Don’t think about it
Dr Moira Junge from the Sleep Health Foundation says that, “the best sleepers in the world, the people who report no problems of sleep, don’t think about it. They don’t ever have anything that they do that makes them sleep well.”
It’s best to relax and not stress about falling asleep, as this may cause anxiety and keep you awake. You should also avoid thinking about anything stressful before bed. If you are unable to put these thoughts out of your mind, try writing them down.
Have a regular sleep schedule
Waking up and going to sleep at the same time every day may sound difficult, but over time, it may help you to fall and stay asleep during the night. Pick a time that suits you, but try not to go to sleep too early because, if you are unable to fall asleep, you may become anxious and struggle to sleep.
Dr Junge agrees that it is important to stick to a routine, as our body relies on it for our sleep/wake cycle, appetite, performance, body temperature and more.
“Everything has a circadian rhythm,” she says. “So, the night time is a reflection of the daytime, people think that they can just ‘go, go, go’ and eat badly and not exercise and drink too much and whatever. Or stress and they think they can just get an app out at 10 o’clock and help them sleep.”
Also, you should not sleep for more than 8 or 8.5 hours as this may cause more fragmented sleep. Exposure to sunlight during the day and darkness at night can also improve your sleep cycle.
Wind down…without technology
Having ‘down time’ before bed allows you to relax and get into sleep mode. Reading, meditating and having a bath are some of the best ways to do this. However, most people use technology or watch TV right before bed.
Dr Junge recommends a winding down period of four hours, which means “you can watch some unstimulating TV, not working on your computer…no screens for about an hour or two before your sleep time.”
This is because the light transmitted from them releases the hormone melatonin, which activates the brain instead of relaxing it.
Don’t eat or drink before bed
Eating heavy meals or drinking alcohol or caffeine before bed can disrupt sleep by causing indigestion or stimulating you. If you are going to eat a heavy meal, try not to do so 2-3 hours before sleeping. If you are hungry before bed, a light snack 45 minutes beforehand is okay.
“Making sure that you’re physically fit is a really important part of getting a good night’s sleep,” says Dr Junge.
Exercising regularly heals the body and encourages sleep. However, you shouldn’t exercise too late during the day or at night because it can keep you from sleeping by stimulating your energy levels and body temperature.

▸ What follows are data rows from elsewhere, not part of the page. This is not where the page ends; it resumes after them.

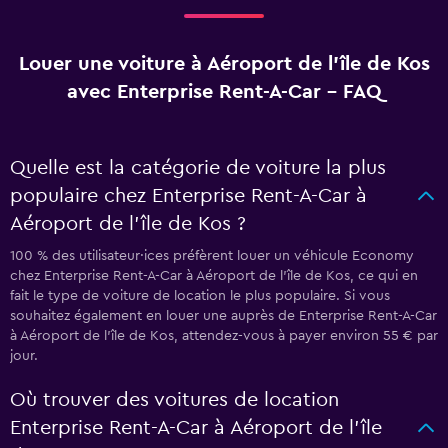
Louer une voiture à Aéroport de l'île de Kos
avec Enterprise Rent-A-Car - FAQ
Quelle est la catégorie de voiture la plus
populaire chez Enterprise Rent-A-Car à
Aéroport de l'île de Kos ?
100 % des utilisateur·ices préfèrent louer un véhicule Economy
chez Enterprise Rent-A-Car à Aéroport de l'île de Kos, ce qui en
fait le type de voiture de location le plus populaire. Si vous
souhaitez également en louer une auprès de Enterprise Rent-A-Car
à Aéroport de l'île de Kos, attendez-vous à payer environ 55 € par
jour.
Où trouver des voitures de location
Enterprise Rent-A-Car à Aéroport de l'île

Create the right sleeping environment
Make sure your room is free of any light or noises to ensure that your sleep doesn’t get disturbed. Room temperature also affects your sleep pattern. The recommended temperature for bedrooms in Australia is 18 degrees Celsius. It is also important that you have the right pillow and mattress. They should be comfortable and supportive, and you should replace them regularly.
It is recommended to change your pillows every six months, however, every three years is also acceptable. The National Sleep Foundation recommends changing your mattress every 9-10 years, however, after 5 years is also acceptable if you are having problems sleeping at night.

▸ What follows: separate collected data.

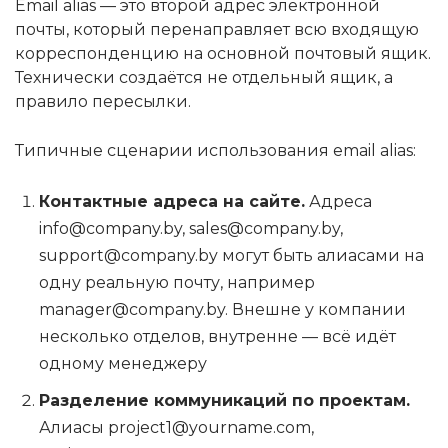
Email alias — это второй адрес электронной
почты, который перенаправляет всю входящую
корреспонденцию на основной почтовый ящик.
Технически создаётся не отдельный ящик, а
правило пересылки.
Типичные сценарии использования email alias:
Контактные адреса на сайте.
Адреса
info@company.by, sales@company.by,
support@company.by могут быть алиасами на
одну реальную почту, например
manager@company.by. Внешне у компании
несколько отделов, внутренне — всё идёт
одному менеджеру
Разделение коммуникаций по проектам.
Алиасы project1@yourname.com,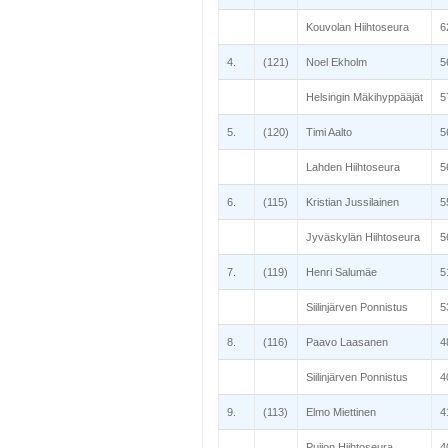
Kouvolan Hiihtoseura
6
4.
(121)
Noel Ekholm
5
Helsingin Mäkihyppääjät
5
5.
(120)
Timi Aalto
5
Lahden Hiihtoseura
5
6.
(115)
Kristian Jussilainen
5
Jyväskylän Hiihtoseura
5
7.
(119)
Henri Salumäe
5
Siilinjärven Ponnistus
5
8.
(116)
Paavo Laasanen
4
Siilinjärven Ponnistus
4
9.
(113)
Elmo Miettinen
4
Puijon Hiihtoseura
4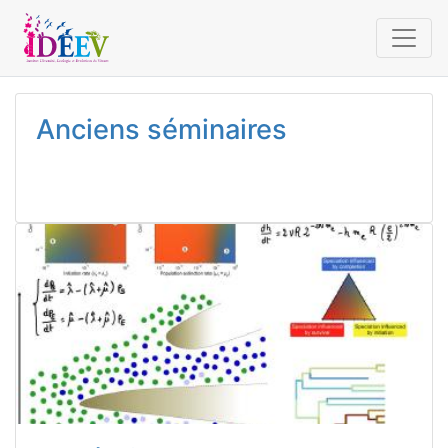
Anciens séminaires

Napping can also hinder your ability to sleep at night. If you must nap during the day, then 20-30 minutes is fine to improve alertness, mood and performance. If you do, you should make sure that you are awake for at least four hours before you sleep. You should also avoid napping in the afternoon as it is too close to your bed time and can prevent sleep.
Dr Junge believes that staying up every now and then is harmless, but that you should still aim to get adequate sleep most nights of the year.
“It’s really important for our mood, energy, cognitive functioning, for safety on the roads and operating machinery, for nearly every aspect of your life,” she says.
“Inadequate sleep over a long period of time is linked to obesity, increased risk for type 2 diabetes, of cardiovascular disease and some cancers, but it’s not good to be too alarmist.”